Ukrainians went to the polls yesterday amid deepening worries about the future shape of the former Soviet republic's economy.
The sense of euphoria generated by the Orange Revolution in late 2004 -- led by the pro-Western President Viktor Yushchenko -- has long since faded, with a pickup in inflation, a near-stagnant economy and the looming threat of higher energy prices.
"There has been a modest trimming of positions," said Charles Robertson, emerging markets analyst with ING Bank in London, as international investors weigh up the possible coalition scenarios following yesterday's parliamentary elections.
After racing ahead by more than 12 percent in 2004, economic forecasters are expecting economic growth in the country to come in at between 2 percent and 3 percent this year, roughly the same as last year.
"The problem is to regain a stable growth rate," said Igor Burakovsky, director of the Kiev-based independent Institute for Economic Research and Policy and Consulting.
Ukrainian industrialists already are (loudly) griping that it won't be easy, since in the wake of a price battle earlier this year between Ukraine and Russia gas monopoly Gazprom, the cost of gas imported into Ukraine jumped from US$60 per thousand cubic meters to US$95.
For the moment, Kiev has forced the publicly owned gas company, Naftogaz, to absorb the higher gas costs rather than passing them on to consumers and public heating companies.
Private industry has, however, already taken the full effect of the hikes, and for the first time since independence, Ukrainian smokestack industry is worrying it may not be able to produce steel and chemicals at internationally competitive prices.
"If we don't get cheap energy, not all our goods can compete," said Serhy Mikheev, an Odessa-based steel trader. "And our economy needs exports to survive."
With another gas price shock widely predicted later this year, analysts are concerned that the economy could grind to a halt.
"There is such a danger," Burakovsky said.
Indeed, analysts believe that another increase in gas prices could lead to growth slumping by five percent.

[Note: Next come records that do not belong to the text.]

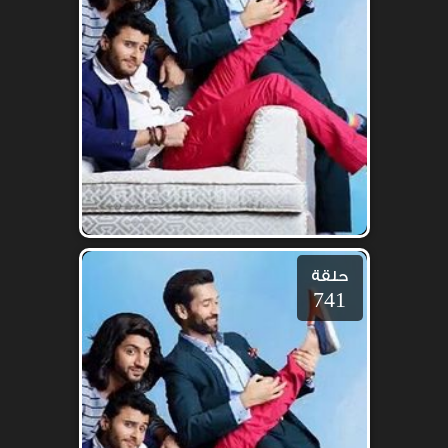
حلقة
741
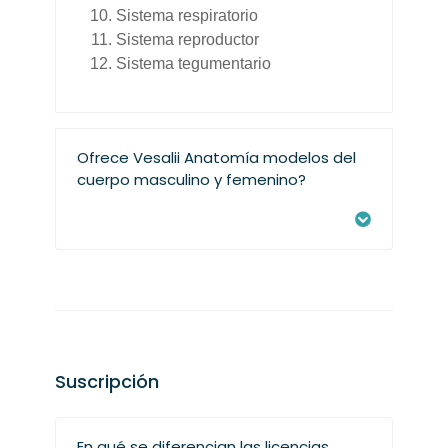
Sistema respiratorio
Sistema reproductor
Sistema tegumentario
Ofrece Vesalii Anatomía modelos del
cuerpo masculino y femenino?
Suscripción
En qué se diferencian las licencias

Meanwhile, inflation is expected to remain stuck above 10 percent this year.
At the same time, however, a sharp pickup in wages and a fall in interest rates have helped to underpin both a consumer and borrowing boom in the country. Retail sales are expected to bound ahead by more than 10 percent this year, after growing at over 11 percent last year.
Still, few of the Ukrainian electorate that took to the streets during the Orange Revolution are living better 15 months later.

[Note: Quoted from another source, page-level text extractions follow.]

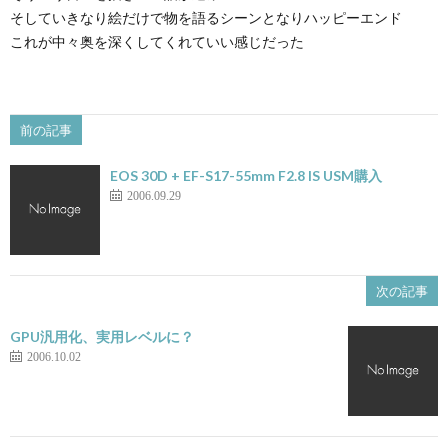
そしていきなり絵だけで物を語るシーンとなりハッピーエンド
これが中々奥を深くしてくれていい感じだった
前の記事
EOS 30D + EF-S17-55mm F2.8 IS USM購入
2006.09.29
次の記事
GPU汎用化、実用レベルに？
2006.10.02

As the election campaign comes down to the wire, the government's opponents are hamming one theme repeatedly: The Orange government has not lived up to its promise of improved prosperity through forging closer links to the EU.
The future of Ukraine's economy, analysts said, depends on Ukrainian President Viktor Yushchenko's ability to forge alliances with, and between, factions in the new parliament.

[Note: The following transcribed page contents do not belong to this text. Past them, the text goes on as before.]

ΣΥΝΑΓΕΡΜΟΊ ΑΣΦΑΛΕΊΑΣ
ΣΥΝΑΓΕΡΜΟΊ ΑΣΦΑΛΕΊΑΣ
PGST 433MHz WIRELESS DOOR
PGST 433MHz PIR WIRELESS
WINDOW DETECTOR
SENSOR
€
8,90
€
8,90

One option would be to lay aside differences with former prime minister and one-time Orange Revolution stalwart Julia Timoshenko to build a government.
A coalition between Timoshenko and Yushchenko's own center-right Our Ukraine Party would likely continue free market reforms.
But a cause for concern for foreign investors, and in contrast with Yushchenko, Timoshenko has made it clear that if she becomes the next prime minister, her first order of business will be the review of thousands of privatizations from the 1990s.
Another alternative would be a coalition between Our Ukraine and pro-Moscow Viktor Yanukovych, the loser in the 2004 presidential race.
Yanukovych's Regions Ukraine Party, according to polls, could take up to 30 percent of the next parliament's seats, and its pro-big business constituents would likely stand behind continued government assistance to heavy industry, the past engine of Ukrainian growth.
But Yushchenko's view of economics is far from eye-to-eye with Yanukovych's.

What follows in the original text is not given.